= The Augsburg Chalk Circle =

"The Augsburg Chalk Circle" (Der Augsburger Kreidekreis) is a short story written in 1940 by Bertolt Brecht. The story derives from The Chalk Circle, a 14th-century play by Li Xingdao, and can be seen as a "first draft" for Brecht's subsequent play, The Caucasian Chalk Circle.

==Plot==
===Summary===
The story is set during the Thirty Years War. Zingli, a Protestant of means, delays leaving his home in Augsburg until the Catholic forces are plundering the city. His wife spends too much time packing her clothes, and so is forced to flee emptyhanded, leaving the child behind. Their maid, Anna, a simple girl, rescues the child and flees to her brother's farm in the country.

To avoid humiliation as an unwed mother, Anna claims that she is waiting for her husband to return for her. Given the nature of the war, the ruse is plausible for a time, but eventually, to avoid suspicion and possible eviction, she feels compelled to produce a husband. She marries a man who is on his deathbed, expecting to be a widow soon; however, he recovers and she must live with him for a few years.

When the war ends, Frau Zingli returns to reclaim her son. Ignatz Dollinger, a wise judge, cannot determine who is the real mother, so enacts a version of the Judgment of Solomon. The child is placed inside a chalk circle with two ropes tied around him: one in the hands of each claimant.

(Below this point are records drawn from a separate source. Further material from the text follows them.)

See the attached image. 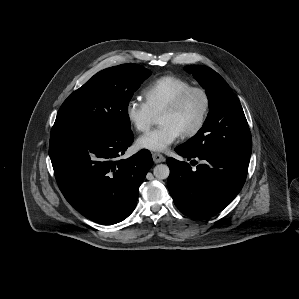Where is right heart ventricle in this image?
I'll list each match as a JSON object with an SVG mask.
<instances>
[{
    "mask_svg": "<svg viewBox=\"0 0 299 299\" xmlns=\"http://www.w3.org/2000/svg\"><path fill=\"white\" fill-rule=\"evenodd\" d=\"M192 87V83L182 77L165 75L151 82L142 92L145 104L154 116L159 115L181 92Z\"/></svg>",
    "mask_w": 299,
    "mask_h": 299,
    "instance_id": "obj_1",
    "label": "right heart ventricle"
}]
</instances>
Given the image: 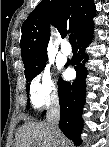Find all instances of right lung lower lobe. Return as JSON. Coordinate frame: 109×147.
<instances>
[{
	"mask_svg": "<svg viewBox=\"0 0 109 147\" xmlns=\"http://www.w3.org/2000/svg\"><path fill=\"white\" fill-rule=\"evenodd\" d=\"M93 31V21L76 36L79 53L71 59V65L75 67L77 77L71 84L62 79L58 83V93L60 100V122L59 127L66 137L74 141L76 145L81 144L80 134L82 131L83 119L81 117L82 109L85 104V78L87 69L83 63L87 60L85 54L86 46L91 42L92 38L89 33ZM45 111L42 115H45Z\"/></svg>",
	"mask_w": 109,
	"mask_h": 147,
	"instance_id": "right-lung-lower-lobe-1",
	"label": "right lung lower lobe"
}]
</instances>
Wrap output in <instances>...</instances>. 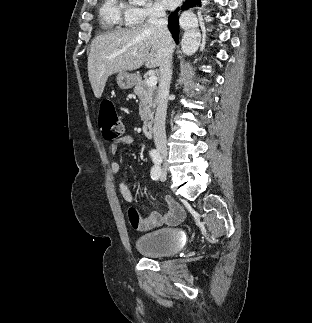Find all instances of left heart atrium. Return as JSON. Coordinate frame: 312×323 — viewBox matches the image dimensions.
<instances>
[{
	"label": "left heart atrium",
	"mask_w": 312,
	"mask_h": 323,
	"mask_svg": "<svg viewBox=\"0 0 312 323\" xmlns=\"http://www.w3.org/2000/svg\"><path fill=\"white\" fill-rule=\"evenodd\" d=\"M163 8H179L184 0H160Z\"/></svg>",
	"instance_id": "1"
}]
</instances>
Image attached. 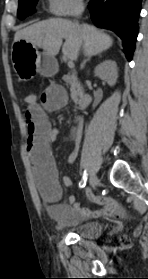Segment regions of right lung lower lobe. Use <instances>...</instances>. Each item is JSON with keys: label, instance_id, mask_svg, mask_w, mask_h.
<instances>
[{"label": "right lung lower lobe", "instance_id": "1", "mask_svg": "<svg viewBox=\"0 0 148 279\" xmlns=\"http://www.w3.org/2000/svg\"><path fill=\"white\" fill-rule=\"evenodd\" d=\"M142 0H91V19L98 27L113 30L123 40L126 58L131 61L138 35Z\"/></svg>", "mask_w": 148, "mask_h": 279}]
</instances>
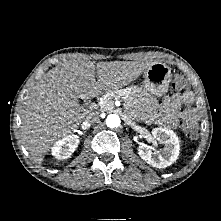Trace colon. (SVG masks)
<instances>
[{"mask_svg": "<svg viewBox=\"0 0 221 221\" xmlns=\"http://www.w3.org/2000/svg\"><path fill=\"white\" fill-rule=\"evenodd\" d=\"M172 86L174 89L185 90L187 84L181 74H176L174 76ZM183 130L189 138L195 139L198 134L196 120L194 118L183 119Z\"/></svg>", "mask_w": 221, "mask_h": 221, "instance_id": "5ec220e1", "label": "colon"}]
</instances>
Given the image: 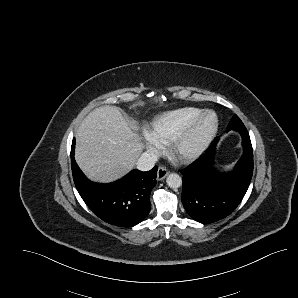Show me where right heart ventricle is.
<instances>
[{"instance_id":"1","label":"right heart ventricle","mask_w":298,"mask_h":298,"mask_svg":"<svg viewBox=\"0 0 298 298\" xmlns=\"http://www.w3.org/2000/svg\"><path fill=\"white\" fill-rule=\"evenodd\" d=\"M203 109L198 107H182L156 114L150 121L151 126L160 129L166 140L194 119Z\"/></svg>"}]
</instances>
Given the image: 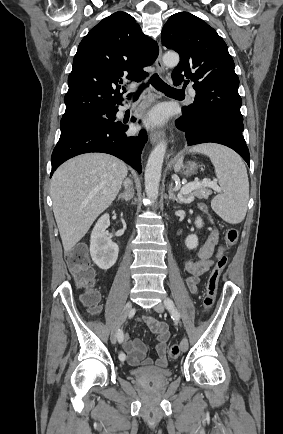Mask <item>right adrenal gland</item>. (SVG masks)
Here are the masks:
<instances>
[{"mask_svg": "<svg viewBox=\"0 0 283 434\" xmlns=\"http://www.w3.org/2000/svg\"><path fill=\"white\" fill-rule=\"evenodd\" d=\"M133 196H134V189L131 188V189H129L128 191H126V192L120 194V195L118 196V200H119V199H122V200H125L126 202H129V201L133 198Z\"/></svg>", "mask_w": 283, "mask_h": 434, "instance_id": "right-adrenal-gland-1", "label": "right adrenal gland"}]
</instances>
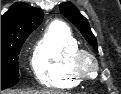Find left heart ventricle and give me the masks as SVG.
I'll list each match as a JSON object with an SVG mask.
<instances>
[{"label":"left heart ventricle","mask_w":121,"mask_h":94,"mask_svg":"<svg viewBox=\"0 0 121 94\" xmlns=\"http://www.w3.org/2000/svg\"><path fill=\"white\" fill-rule=\"evenodd\" d=\"M84 67H85L86 70H90L92 68L91 62L86 61L85 64H84Z\"/></svg>","instance_id":"b2bd125f"}]
</instances>
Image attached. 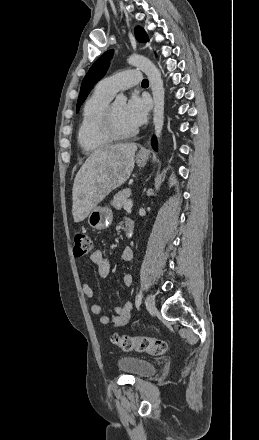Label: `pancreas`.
<instances>
[{"mask_svg": "<svg viewBox=\"0 0 259 440\" xmlns=\"http://www.w3.org/2000/svg\"><path fill=\"white\" fill-rule=\"evenodd\" d=\"M131 195L130 189H123L119 191L112 200V206L116 210H121L122 207H124L125 203L129 201V196Z\"/></svg>", "mask_w": 259, "mask_h": 440, "instance_id": "pancreas-1", "label": "pancreas"}]
</instances>
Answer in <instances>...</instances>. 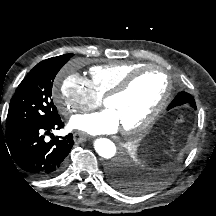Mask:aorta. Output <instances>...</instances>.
<instances>
[{
  "mask_svg": "<svg viewBox=\"0 0 216 216\" xmlns=\"http://www.w3.org/2000/svg\"><path fill=\"white\" fill-rule=\"evenodd\" d=\"M95 151L105 159H111L116 154L115 144L107 138H99L94 142Z\"/></svg>",
  "mask_w": 216,
  "mask_h": 216,
  "instance_id": "1",
  "label": "aorta"
}]
</instances>
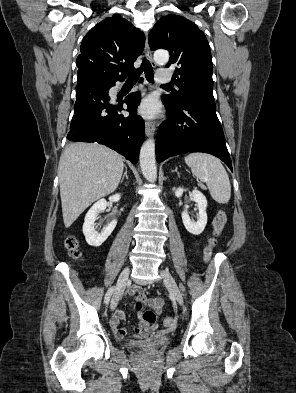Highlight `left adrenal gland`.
<instances>
[{
    "instance_id": "1",
    "label": "left adrenal gland",
    "mask_w": 296,
    "mask_h": 393,
    "mask_svg": "<svg viewBox=\"0 0 296 393\" xmlns=\"http://www.w3.org/2000/svg\"><path fill=\"white\" fill-rule=\"evenodd\" d=\"M172 172H176L178 177L180 176V173L178 172V168L177 167Z\"/></svg>"
}]
</instances>
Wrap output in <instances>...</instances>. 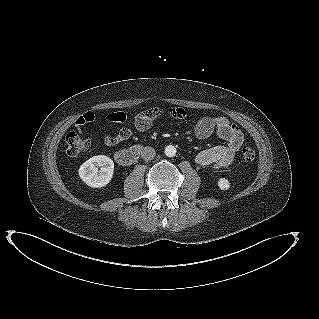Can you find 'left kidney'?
Listing matches in <instances>:
<instances>
[{"label":"left kidney","mask_w":319,"mask_h":319,"mask_svg":"<svg viewBox=\"0 0 319 319\" xmlns=\"http://www.w3.org/2000/svg\"><path fill=\"white\" fill-rule=\"evenodd\" d=\"M218 186L221 190H227L230 187V183L227 179L225 178H220L218 180Z\"/></svg>","instance_id":"left-kidney-1"}]
</instances>
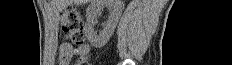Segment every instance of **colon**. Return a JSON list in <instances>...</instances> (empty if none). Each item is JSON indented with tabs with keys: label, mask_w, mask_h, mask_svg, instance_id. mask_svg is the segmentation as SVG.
<instances>
[{
	"label": "colon",
	"mask_w": 232,
	"mask_h": 65,
	"mask_svg": "<svg viewBox=\"0 0 232 65\" xmlns=\"http://www.w3.org/2000/svg\"><path fill=\"white\" fill-rule=\"evenodd\" d=\"M61 25L67 39L75 46L80 47L84 41L83 19L81 14L75 9H67L62 16ZM78 65H87V58L81 54Z\"/></svg>",
	"instance_id": "colon-1"
}]
</instances>
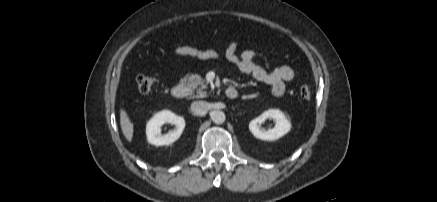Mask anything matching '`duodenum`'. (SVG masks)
Instances as JSON below:
<instances>
[{
    "instance_id": "410a0bca",
    "label": "duodenum",
    "mask_w": 437,
    "mask_h": 202,
    "mask_svg": "<svg viewBox=\"0 0 437 202\" xmlns=\"http://www.w3.org/2000/svg\"><path fill=\"white\" fill-rule=\"evenodd\" d=\"M171 94L176 99L183 98L185 94V88L181 84H176L171 89ZM225 95L229 99H235L238 96V91L234 87H229L225 90Z\"/></svg>"
}]
</instances>
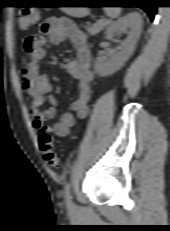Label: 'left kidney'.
<instances>
[{
    "instance_id": "1",
    "label": "left kidney",
    "mask_w": 170,
    "mask_h": 231,
    "mask_svg": "<svg viewBox=\"0 0 170 231\" xmlns=\"http://www.w3.org/2000/svg\"><path fill=\"white\" fill-rule=\"evenodd\" d=\"M142 18L139 13H129L112 23L106 37L113 38L119 31L128 30V37L121 42L120 52L112 55L109 59L97 57L95 60V72L100 76L110 75L119 70L129 59L135 49V45L141 33Z\"/></svg>"
}]
</instances>
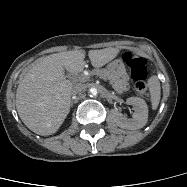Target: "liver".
Returning <instances> with one entry per match:
<instances>
[{
	"label": "liver",
	"mask_w": 187,
	"mask_h": 187,
	"mask_svg": "<svg viewBox=\"0 0 187 187\" xmlns=\"http://www.w3.org/2000/svg\"><path fill=\"white\" fill-rule=\"evenodd\" d=\"M119 53L118 48L90 50L95 68L103 67ZM85 51L73 50L39 58L25 72L16 92V109L23 123L38 135L57 132L70 111L73 84L64 70L80 73L85 67Z\"/></svg>",
	"instance_id": "liver-1"
}]
</instances>
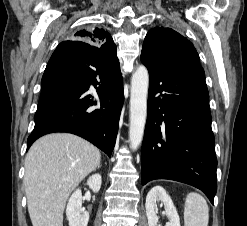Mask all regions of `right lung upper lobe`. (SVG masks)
I'll return each instance as SVG.
<instances>
[{
  "label": "right lung upper lobe",
  "instance_id": "obj_1",
  "mask_svg": "<svg viewBox=\"0 0 247 226\" xmlns=\"http://www.w3.org/2000/svg\"><path fill=\"white\" fill-rule=\"evenodd\" d=\"M74 39L103 49L116 47L110 34L98 27L79 30L74 34Z\"/></svg>",
  "mask_w": 247,
  "mask_h": 226
}]
</instances>
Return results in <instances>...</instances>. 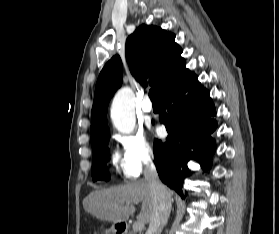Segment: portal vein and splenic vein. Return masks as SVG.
<instances>
[{
  "mask_svg": "<svg viewBox=\"0 0 279 234\" xmlns=\"http://www.w3.org/2000/svg\"><path fill=\"white\" fill-rule=\"evenodd\" d=\"M144 228V223L142 221H136L133 224V230L134 231H141Z\"/></svg>",
  "mask_w": 279,
  "mask_h": 234,
  "instance_id": "1",
  "label": "portal vein and splenic vein"
}]
</instances>
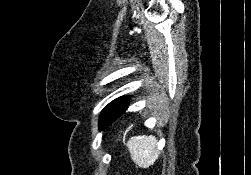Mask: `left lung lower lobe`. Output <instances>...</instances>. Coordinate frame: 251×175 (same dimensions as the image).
<instances>
[{"instance_id":"left-lung-lower-lobe-1","label":"left lung lower lobe","mask_w":251,"mask_h":175,"mask_svg":"<svg viewBox=\"0 0 251 175\" xmlns=\"http://www.w3.org/2000/svg\"><path fill=\"white\" fill-rule=\"evenodd\" d=\"M128 104L129 102L123 105L117 103L110 104L103 110L100 118L103 119L106 124H111L125 113Z\"/></svg>"}]
</instances>
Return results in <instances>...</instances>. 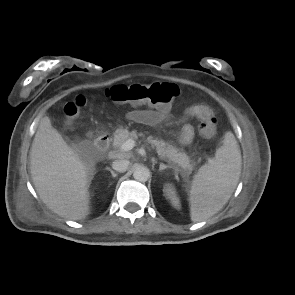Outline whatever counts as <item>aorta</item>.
I'll return each instance as SVG.
<instances>
[{
	"label": "aorta",
	"instance_id": "obj_1",
	"mask_svg": "<svg viewBox=\"0 0 295 295\" xmlns=\"http://www.w3.org/2000/svg\"><path fill=\"white\" fill-rule=\"evenodd\" d=\"M133 177L140 182H146L150 177V171L147 167L139 166L134 170Z\"/></svg>",
	"mask_w": 295,
	"mask_h": 295
}]
</instances>
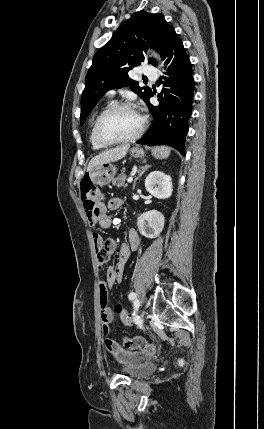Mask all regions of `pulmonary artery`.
<instances>
[{
    "mask_svg": "<svg viewBox=\"0 0 264 429\" xmlns=\"http://www.w3.org/2000/svg\"><path fill=\"white\" fill-rule=\"evenodd\" d=\"M142 73L146 77H148V78H150L152 80H155L157 78V70L153 66H151V65H144L143 69H142ZM109 94L113 95L114 92L110 91Z\"/></svg>",
    "mask_w": 264,
    "mask_h": 429,
    "instance_id": "1",
    "label": "pulmonary artery"
}]
</instances>
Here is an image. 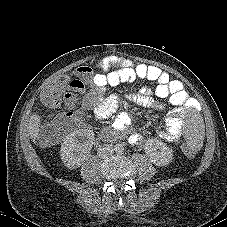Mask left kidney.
Wrapping results in <instances>:
<instances>
[{"label": "left kidney", "instance_id": "obj_1", "mask_svg": "<svg viewBox=\"0 0 227 227\" xmlns=\"http://www.w3.org/2000/svg\"><path fill=\"white\" fill-rule=\"evenodd\" d=\"M148 145L146 153L153 164L156 166H167L172 162L173 151L166 144L153 139L149 141Z\"/></svg>", "mask_w": 227, "mask_h": 227}]
</instances>
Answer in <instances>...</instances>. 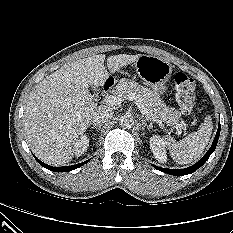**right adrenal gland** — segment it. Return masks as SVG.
I'll return each mask as SVG.
<instances>
[{
    "mask_svg": "<svg viewBox=\"0 0 233 233\" xmlns=\"http://www.w3.org/2000/svg\"><path fill=\"white\" fill-rule=\"evenodd\" d=\"M90 127V126H89ZM101 126H92L91 129H96L97 131L100 130Z\"/></svg>",
    "mask_w": 233,
    "mask_h": 233,
    "instance_id": "2a0ac1e0",
    "label": "right adrenal gland"
}]
</instances>
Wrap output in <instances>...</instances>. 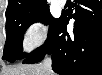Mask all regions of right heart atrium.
Masks as SVG:
<instances>
[{"mask_svg":"<svg viewBox=\"0 0 102 75\" xmlns=\"http://www.w3.org/2000/svg\"><path fill=\"white\" fill-rule=\"evenodd\" d=\"M48 36V27L42 20L29 22L22 33V46L25 51H31L42 44Z\"/></svg>","mask_w":102,"mask_h":75,"instance_id":"1","label":"right heart atrium"}]
</instances>
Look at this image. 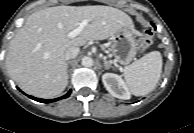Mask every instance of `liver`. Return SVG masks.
I'll return each instance as SVG.
<instances>
[{
    "instance_id": "6515ba94",
    "label": "liver",
    "mask_w": 194,
    "mask_h": 133,
    "mask_svg": "<svg viewBox=\"0 0 194 133\" xmlns=\"http://www.w3.org/2000/svg\"><path fill=\"white\" fill-rule=\"evenodd\" d=\"M88 24L74 38L68 36L82 20ZM124 26L134 27L123 11L110 6H56L32 13L10 41L6 67L27 93L53 98L68 84L65 52L90 40H104Z\"/></svg>"
}]
</instances>
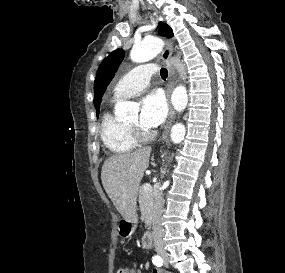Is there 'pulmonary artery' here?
Returning a JSON list of instances; mask_svg holds the SVG:
<instances>
[{
	"instance_id": "obj_1",
	"label": "pulmonary artery",
	"mask_w": 285,
	"mask_h": 273,
	"mask_svg": "<svg viewBox=\"0 0 285 273\" xmlns=\"http://www.w3.org/2000/svg\"><path fill=\"white\" fill-rule=\"evenodd\" d=\"M157 72L152 63L141 64L124 74L114 88V99H123L133 96L144 89L153 74Z\"/></svg>"
}]
</instances>
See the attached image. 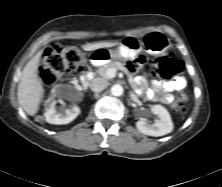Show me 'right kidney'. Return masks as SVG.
Returning <instances> with one entry per match:
<instances>
[{
  "label": "right kidney",
  "mask_w": 222,
  "mask_h": 187,
  "mask_svg": "<svg viewBox=\"0 0 222 187\" xmlns=\"http://www.w3.org/2000/svg\"><path fill=\"white\" fill-rule=\"evenodd\" d=\"M55 104L56 101L50 100L47 111L44 114L48 123L58 125L68 124L80 114V108L78 106H72L69 109L57 111Z\"/></svg>",
  "instance_id": "1"
}]
</instances>
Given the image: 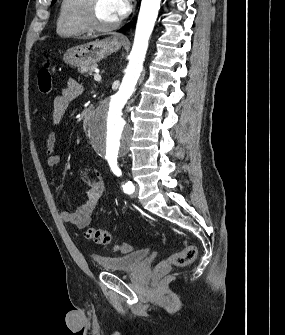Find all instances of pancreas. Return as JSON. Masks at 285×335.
Masks as SVG:
<instances>
[{"instance_id":"obj_1","label":"pancreas","mask_w":285,"mask_h":335,"mask_svg":"<svg viewBox=\"0 0 285 335\" xmlns=\"http://www.w3.org/2000/svg\"><path fill=\"white\" fill-rule=\"evenodd\" d=\"M96 68H98V64H90V66H83V68H80V74L84 78H87L92 74V72H95Z\"/></svg>"}]
</instances>
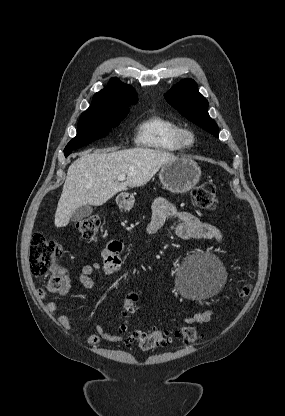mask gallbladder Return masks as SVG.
<instances>
[{"instance_id": "bac80fb5", "label": "gallbladder", "mask_w": 285, "mask_h": 416, "mask_svg": "<svg viewBox=\"0 0 285 416\" xmlns=\"http://www.w3.org/2000/svg\"><path fill=\"white\" fill-rule=\"evenodd\" d=\"M93 212L92 206H82V208H77L75 210L73 216H71L72 222H81L83 218H87V216H91Z\"/></svg>"}]
</instances>
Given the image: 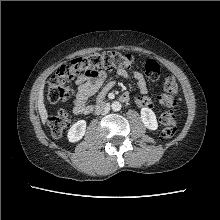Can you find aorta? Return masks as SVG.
I'll use <instances>...</instances> for the list:
<instances>
[{"label":"aorta","instance_id":"aorta-1","mask_svg":"<svg viewBox=\"0 0 220 220\" xmlns=\"http://www.w3.org/2000/svg\"><path fill=\"white\" fill-rule=\"evenodd\" d=\"M111 108L113 111L117 112V111H120L121 110V103L118 102V101H114L112 104H111Z\"/></svg>","mask_w":220,"mask_h":220}]
</instances>
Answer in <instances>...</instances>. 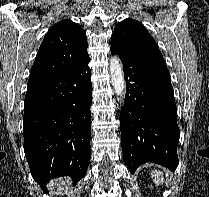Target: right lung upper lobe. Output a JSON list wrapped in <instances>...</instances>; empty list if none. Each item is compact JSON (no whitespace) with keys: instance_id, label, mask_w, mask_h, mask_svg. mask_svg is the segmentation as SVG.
<instances>
[{"instance_id":"cb5924a9","label":"right lung upper lobe","mask_w":209,"mask_h":197,"mask_svg":"<svg viewBox=\"0 0 209 197\" xmlns=\"http://www.w3.org/2000/svg\"><path fill=\"white\" fill-rule=\"evenodd\" d=\"M87 37L71 20L53 25L45 35L32 66L27 87L54 78L88 56Z\"/></svg>"}]
</instances>
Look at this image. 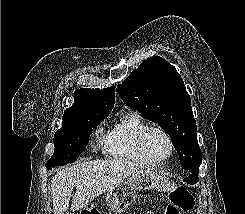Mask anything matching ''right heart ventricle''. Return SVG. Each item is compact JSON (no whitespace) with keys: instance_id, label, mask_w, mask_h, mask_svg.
I'll return each instance as SVG.
<instances>
[{"instance_id":"e07e8e85","label":"right heart ventricle","mask_w":245,"mask_h":214,"mask_svg":"<svg viewBox=\"0 0 245 214\" xmlns=\"http://www.w3.org/2000/svg\"><path fill=\"white\" fill-rule=\"evenodd\" d=\"M147 126V122L139 113L124 112L102 139L105 153L118 160L148 165L137 148L138 135Z\"/></svg>"}]
</instances>
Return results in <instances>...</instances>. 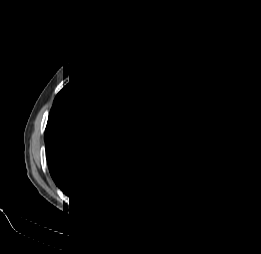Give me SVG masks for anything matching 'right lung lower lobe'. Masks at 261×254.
<instances>
[{
    "mask_svg": "<svg viewBox=\"0 0 261 254\" xmlns=\"http://www.w3.org/2000/svg\"><path fill=\"white\" fill-rule=\"evenodd\" d=\"M105 134L69 118L51 117L45 130L46 156L55 184L79 201L98 198L107 186L112 164L95 165L93 152Z\"/></svg>",
    "mask_w": 261,
    "mask_h": 254,
    "instance_id": "98d812e1",
    "label": "right lung lower lobe"
}]
</instances>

Anna is unwilling to risk harm to the child, so pulls only lightly, while Frau Zingli pulls with force that could have "ripped the child in two." Although Anna appears to have lost the contest, the wise judge rules that, having shown the greater love, Anna is the fit and rightful mother.

===Differences from the original===
While the essential form of the story and its resolution remain the same as in the original play, there are several important differences. Most obviously, the setting is changed from Imperial China to Germany, but the period chosen (the greatest civil war in the turbulent history of that country) has important consequences for the story.

Notably:
- The cause of the conflict is not personal (jealousy), but political (the division between Catholics and Protestants).
- The heroine must engage in a deception to preserve her status in the community.
- The nature of the heroine's claim on the child is changed from biological mother to de facto adoption.
- The just reason to deny the wife's claim is changed from lack of biological status to neglect: she loses control of the child because she is more concerned with her clothes than with her maternal duty.
- The Imperial intervention at the end of the story becomes unnecessary and out of place, and is therefore dropped.